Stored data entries
----------------------------------------

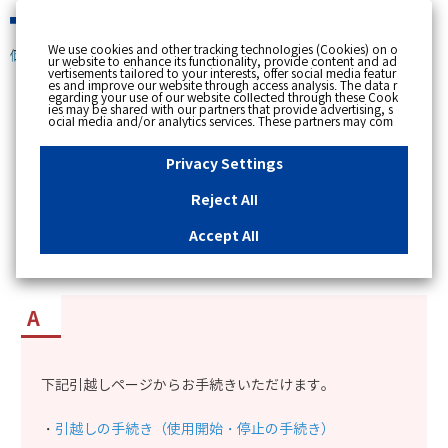
緊急時
We use cookies and other tracking technologies (Cookies) on o
個人のお客さま
ur website to enhance its functionality, provide content and ad
vertisements tailored to your interests, offer social media featur
es and improve our website through access analysis. The data r
[ トップへ戻る ]
egarding your use of our website collected through these Cook
ies may be shared with our partners that provide advertising, s
ocial media and/or analytics services. These partners may com
カテゴリー表示
bine the data shared by us with other data that you have provi
ded to them or that they have collected from your use of their s
No : 12413
公開日時 : 2024/12/26 13:00
ervices or other websites to analyse and optimise advertisemen
Privacy Settings
ts delivered to you by businesses other than us on the internet.
If you wish to reject the use of all Cookies except for Strictly Nec
essary Cookies, please click "Reject All". If you agree to the use
Reject All
of all Cookies, please click "Accept All". To select your preferen
引越しは伴わないが、使用中のガス・電気を使用
ces for each purpose, please click
"Privacy Settings"
button. Yo
u can change your consent or rejection settings at any time by c
停止（解約）したいので、手続き方法を知りた
Accept All
licking the
"Privacy Settings"
button on this banner or through y
い。
our browser's "Settings". For more information regarding the pr
ocessing of personal information including Cookies on our web
site, please refer to the link below.
Cookies Details
Privacy Polic
y
下記引越しページからお手続きいただけます。
・
引越しの手続き（使用開始・停止の手続き）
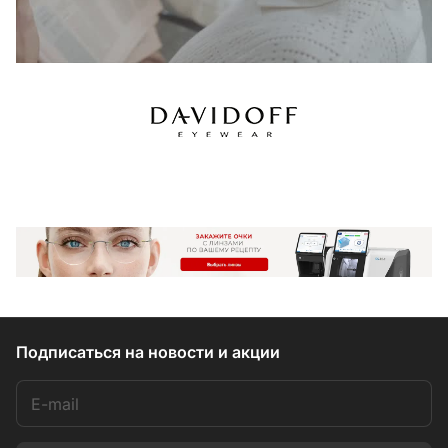
Подписаться
на новости и акции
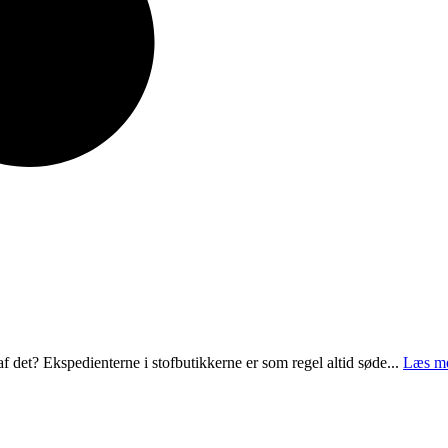
af det? Ekspedienterne i stofbutikkerne er som regel altid søde...
Læs m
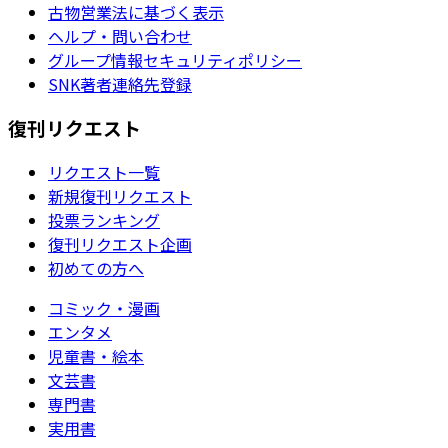
古物営業法に基づく表示
ヘルプ・問い合わせ
グループ情報セキュリティポリシー
SNK著者連絡先登録
復刊リクエスト
リクエスト一覧
新規復刊リクエスト
投票ランキング
復刊リクエスト企画
初めての方へ
コミック・漫画
エンタメ
児童書・絵本
文芸書
専門書
実用書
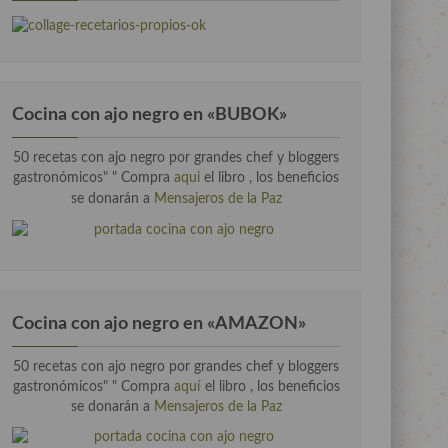
Cocina con ajo negro en «BUBOK»
50 recetas con ajo negro por grandes chef y bloggers
gastronómicos" "
Compra
aqui
el libro , los beneficios
se donarán a
Mensajeros de la Paz
Cocina con ajo negro en «AMAZON»
50 recetas con ajo negro por grandes chef y bloggers
gastronómicos" " Compra
aquí
el libro , los beneficios
se donarán a
Mensajeros de la Paz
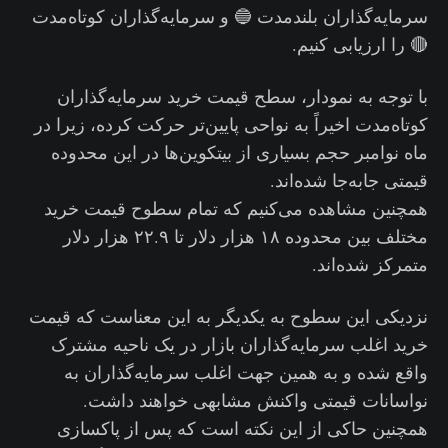
سرمایه‌گذاران بلندمدت 🔵 و سرمایه‌گذاران کوتاه‌مدت
🔴 را ارزیابی کنیم.
با توجه به نمودار، سطح قیمت خرید سرمایه‌گذاران
کوتاه‌مدت اخیراً به نواحی پایین‌تر حرکت کرده، زیرا در
ماه نوامبر حجم بسیاری از بیتکوین‌ها در این محدوده
قیمتی جابه‌جا شده‌اند.
همچنین مشاهده می‌کنیم که تمام سطوح قیمت خرید
مختلف بین محدوده ۱۸ هزار دلار تا ۲۲.۹ هزار دلار
متمرکز شده‌اند.
نزدیکی این سطوح به یکدیگر به این معناست که قیمت
خرید اغلب سرمایه‌گذاران بازار در یک ناحیه مشترک
واقع شده و به همین جهت اغلب سرمایه‌گذاران به
نواسانات قیمتی واکنش مشابهی خواهند داشت.
همچنین حاکی از این نکته است که پس از پاکسازی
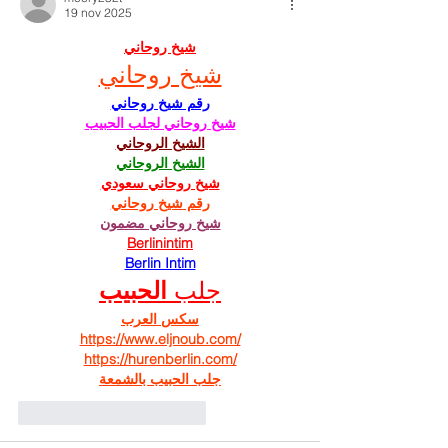
19 nov 2025
شيخ روحاني
شيخ روحاني
رقم شيخ روحاني
شيخ روحاني لجلب الحبيب
الشيخ الروحاني
الشيخ الروحاني
شيخ روحاني سعودي
رقم شيخ روحاني
شيخ روحاني مضمون
Berlinintim
Berlin Intim
جلب 
الحبيب
سكس العرب
https://www.eljnoub.com/
https://hurenberlin.com/
جلب الحبيب بالشمعة
Me gusta
Reaccionar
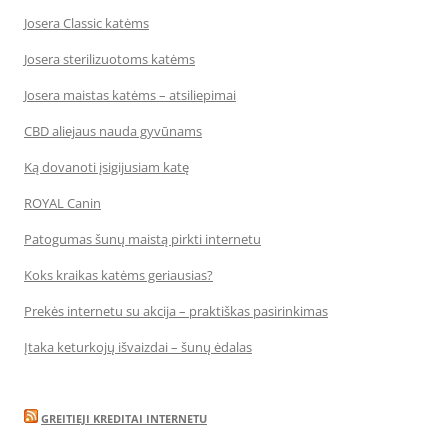
Josera Classic katėms
Josera sterilizuotoms katėms
Josera maistas katėms – atsiliepimai
CBD aliejaus nauda gyvūnams
Ką dovanoti įsigijusiam katę
ROYAL Canin
Patogumas šunų maistą pirkti internetu
Koks kraikas katėms geriausias?
Prekės internetu su akcija – praktiškas pasirinkimas
Įtaka keturkojų išvaizdai – šunų ėdalas
GREITIEJI KREDITAI INTERNETU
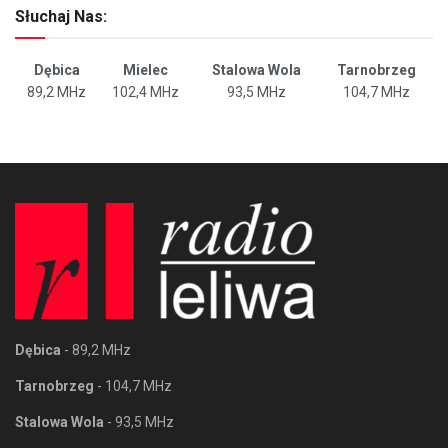
Słuchaj Nas:
Dębica
Mielec
Stalowa Wola
Tarnobrzeg
89,2 MHz
102,4 MHz
93,5 MHz
104,7 MHz
Dębica
- 89,2 MHz
Tarnobrzeg
- 104,7 MHz
Stalowa Wola
- 93,5 MHz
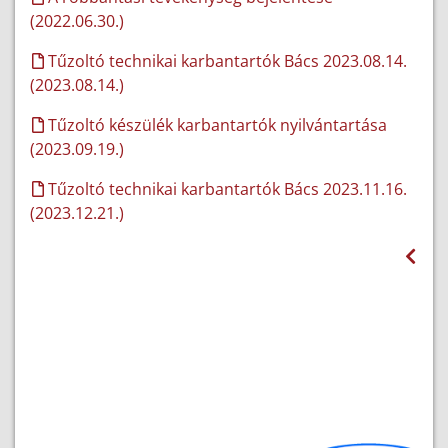
(2022.06.30.)
Tűzoltó technikai karbantartók Bács 2023.08.14.
(2023.08.14.)
Tűzoltó készülék karbantartók nyilvántartása
(2023.09.19.)
Tűzoltó technikai karbantartók Bács 2023.11.16.
(2023.12.21.)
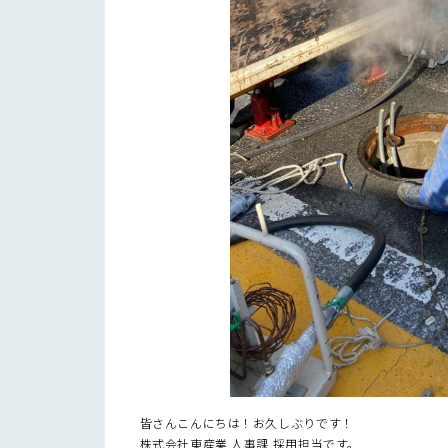
皆さんこんにちは！お久しぶりです！
株式会社東産業 人事課 採用担当です。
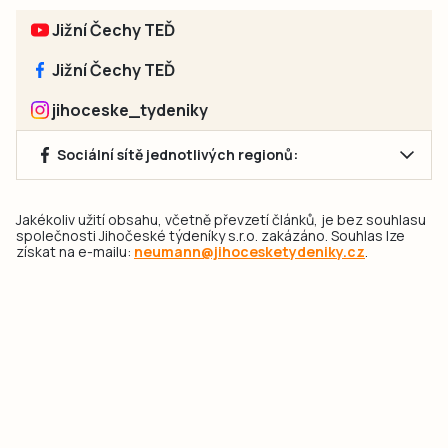
Jižní Čechy TEĎ
Jižní Čechy TEĎ
jihoceske_tydeniky
Sociální sítě jednotlivých regionů:
Jakékoliv užití obsahu, včetně převzetí článků, je bez souhlasu
společnosti Jihočeské týdeníky s.r.o. zakázáno. Souhlas lze
získat na e-mailu:
neumann@jihocesketydeniky.cz
.
2026 © Copyright Jihočeské týdeníky s.r.o.
Pravidla vkládání Inzerátů a zpracování osobních
údajů
Pravidla vkládání příspěvků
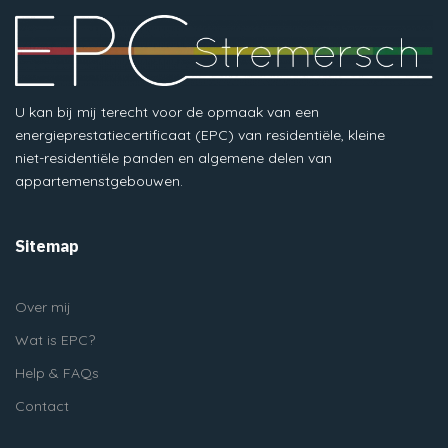
U kan bij mij terecht voor de opmaak van een
energieprestatiecertificaat (EPC) van residentiële, kleine
niet-residentiële panden en algemene delen van
appartemenstgebouwen.
Sitemap
Over mij
Wat is EPC?
Help & FAQs
Contact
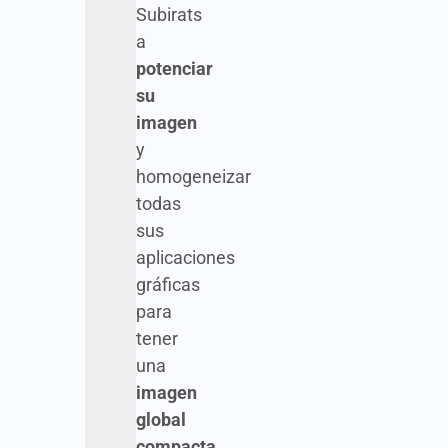
Subirats
a
potenciar
su
imagen
y
homogeneizar
todas
sus
aplicaciones
gráficas
para
tener
una
imagen
global
compacta
,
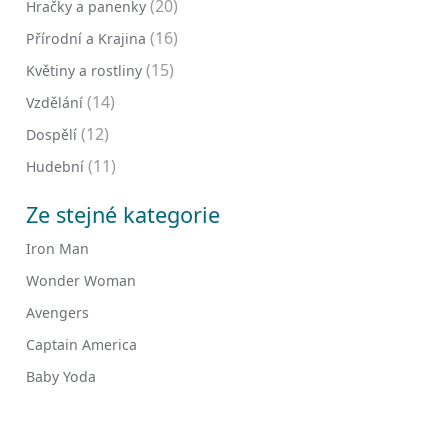
(20)
Hračky a panenky
(16)
Přírodní a Krajina
(15)
Květiny a rostliny
(14)
Vzdělání
(12)
Dospělí
(11)
Hudební
Ze stejné kategorie
Iron Man
Wonder Woman
Avengers
Captain America
Baby Yoda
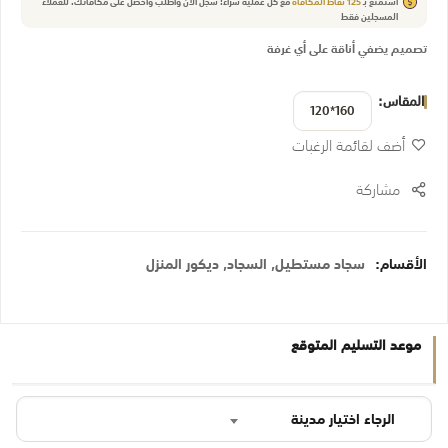
استمتع بـ
125
نقاط المكافأة
مع كل عملية شراء! سجل الآن واطلب واحصل على مكافأتك.
للعملاء
المسجلين فقط
تصميم يضفي أناقة على أي غرفة
المقاس
160*120
أضف لقائمة الرغبات
مشاركة
الأقسام:
سجاد مستطيل
,
السجاد
,
ديكور المنزل
موعد التسليم المتوقع
الرجاء اختيار مدينة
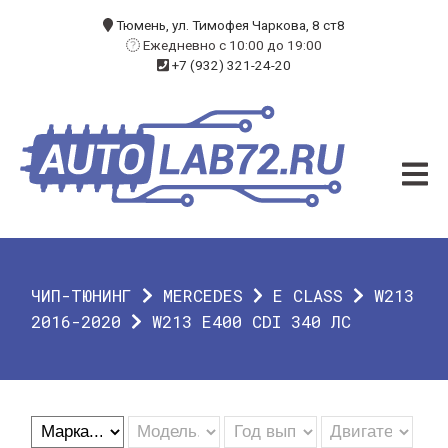
БЛОГ
Тюмень, ул. Тимофея Чаркова, 8 ст8
Ежедневно с 10:00 до 19:00
+7 (932) 321-24-20
УСЛУГИ
ЧИП-ТЮНИНГ
ДИАГНОСТИКА
АВТОЭЛЕКТРИК
ДОП. ОБОРУДОВАНИЕ
ЧИП-ТЮНИНГ
MERCEDES
E CLASS
W213
О КОМПАНИИ
2016-2020
W213 E400 CDI 340 ЛС
КОНТАКТЫ
ГАРАНТИЯ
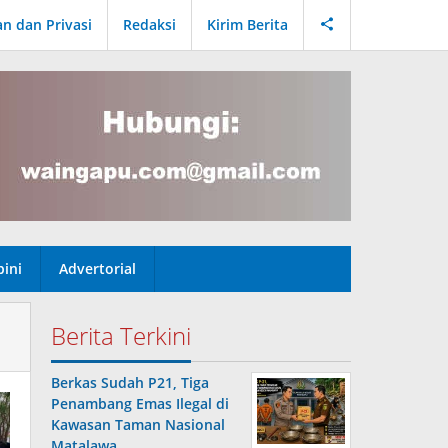
an dan Privasi
Redaksi
Kirim Berita
ini
Advertorial
Berita Terkini
Berkas Sudah P21, Tiga
Penambang Emas Ilegal di
Kawasan Taman Nasional
Matalawa …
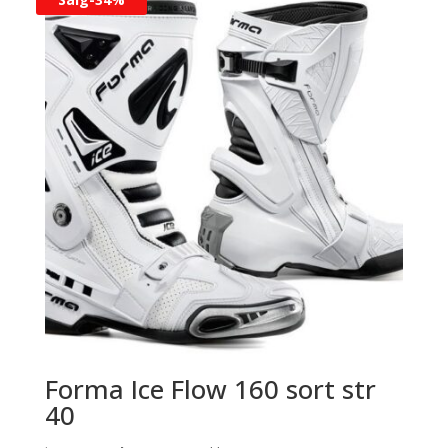
Forma Ice Flow 160 sort str
40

----------------------------------------

Go through the data and return each line where the word "your" appears.

vertisements tailored to your interests, offer social media featur
egarding your use of our website collected through these Cook
ded to them or that they have collected from your use of their s
of all Cookies, please click "Accept All". To select your preferen
u can change your consent or rejection settings at any time by c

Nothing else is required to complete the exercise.